The ChatGPT Revolution: OpenAI Introduces Advanced Voice Mode for Video Conversations

OpenAI launches an explosive new product: the ChatGPT voice feature

Seven months after its initial demonstration, OpenAI has unveiled a groundbreaking capability that can comprehend real-time videos. According to reports from Zhito Finance, nearly seven months following its first public showcase, OpenAI has officially rolled out a novel functionality for its paid users - the ChatGPT advanced AI voice assistant's new feature: real-time video conversations.

During a live stream on Thursday, OpenAI revealed that the Advanced Voice Mode, which emulates human conversation, is now a reality with support from OpenAI's multimodal model GPT-4o.

OpenAI announced the launch of the video and screen sharing features within the ChatGPT mobile application, enabling subscribers of ChatGPT Plus, Team, or Pro to interact with objects using their phones and receive near real-time responses from ChatGPT.

Advanced Voice Functionality

During the live broadcast, OpenAI researchers demonstrated the utilization of the new feature. Users can simply click on the voice icon next to the ChatGPT chat bar and then select the video icon in the lower left corner to initiate a video conversation. To engage in screen sharing, mobile users need to open a menu with three options and choose 'Share Screen'.

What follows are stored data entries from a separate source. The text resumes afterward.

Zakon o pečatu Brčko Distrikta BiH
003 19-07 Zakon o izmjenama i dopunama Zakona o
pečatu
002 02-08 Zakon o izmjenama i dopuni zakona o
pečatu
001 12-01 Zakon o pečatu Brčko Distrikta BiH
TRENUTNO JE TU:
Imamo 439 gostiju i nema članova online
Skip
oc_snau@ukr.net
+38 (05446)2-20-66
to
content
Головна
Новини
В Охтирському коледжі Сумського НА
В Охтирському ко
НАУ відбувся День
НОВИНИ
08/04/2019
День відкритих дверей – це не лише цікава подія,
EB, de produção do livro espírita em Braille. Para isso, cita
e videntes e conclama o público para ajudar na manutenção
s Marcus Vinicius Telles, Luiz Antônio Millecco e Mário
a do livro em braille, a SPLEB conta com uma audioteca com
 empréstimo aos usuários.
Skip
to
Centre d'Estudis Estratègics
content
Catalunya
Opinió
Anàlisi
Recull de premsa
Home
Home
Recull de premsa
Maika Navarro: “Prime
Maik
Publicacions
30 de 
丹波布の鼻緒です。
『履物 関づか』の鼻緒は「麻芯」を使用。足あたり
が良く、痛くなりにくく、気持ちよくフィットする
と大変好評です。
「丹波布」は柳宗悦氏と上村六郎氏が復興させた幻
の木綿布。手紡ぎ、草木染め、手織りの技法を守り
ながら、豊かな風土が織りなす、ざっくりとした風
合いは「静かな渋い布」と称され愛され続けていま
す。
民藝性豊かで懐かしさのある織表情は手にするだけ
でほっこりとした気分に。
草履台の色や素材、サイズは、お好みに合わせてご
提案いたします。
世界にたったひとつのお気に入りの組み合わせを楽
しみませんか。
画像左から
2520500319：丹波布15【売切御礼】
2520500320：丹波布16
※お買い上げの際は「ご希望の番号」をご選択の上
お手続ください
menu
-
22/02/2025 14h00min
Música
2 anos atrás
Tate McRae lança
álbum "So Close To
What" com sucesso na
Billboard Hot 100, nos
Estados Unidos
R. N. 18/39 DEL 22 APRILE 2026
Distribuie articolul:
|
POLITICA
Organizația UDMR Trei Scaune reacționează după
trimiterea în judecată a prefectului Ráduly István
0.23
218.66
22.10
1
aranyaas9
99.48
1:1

Advanced Voice has the capability to comprehend the content displayed on the device screen through screen sharing. For instance, it can provide explanations for various settings menus or offer suggestions for solving mathematical problems.

Rollout Plan

OpenAI announced that most subscribers to the ChatGPT Plus and Pro packages, along with all Team users, will gain access to the new features introduced on Thursday through the ChatGPT app within the next few days. Additionally, users in the EU, Swiss Franc, Iceland, Norway, and Liechtenstein are expected to access these features shortly. The enterprise and education versions of ChatGPT, Enterprise and Edu, are set to launch the new features in January next year.

Delayed Launch and Future Prospects

Advanced Voice experienced several delays, partly due to OpenAI's premature announcement of the feature before it was fully prepared for deployment. Initially promised for release within a few weeks back in April, OpenAI later extended the timeline, citing the need for additional development time.

In efforts to ensure the functionality can effectively handle user requests, OpenAI initially introduced the voice mode to a small group of Plus plan users at the end of June. The company then announced a one-month delay in release, aiming to guarantee the safety and efficiency of the function for a potentially large user base.

Competitors such as Google and Meta are also developing similar features for their chatbot products. Recently, Google launched Project Astra, a real-time video analysis conversational AI feature, catering to a select group of "trusted testers".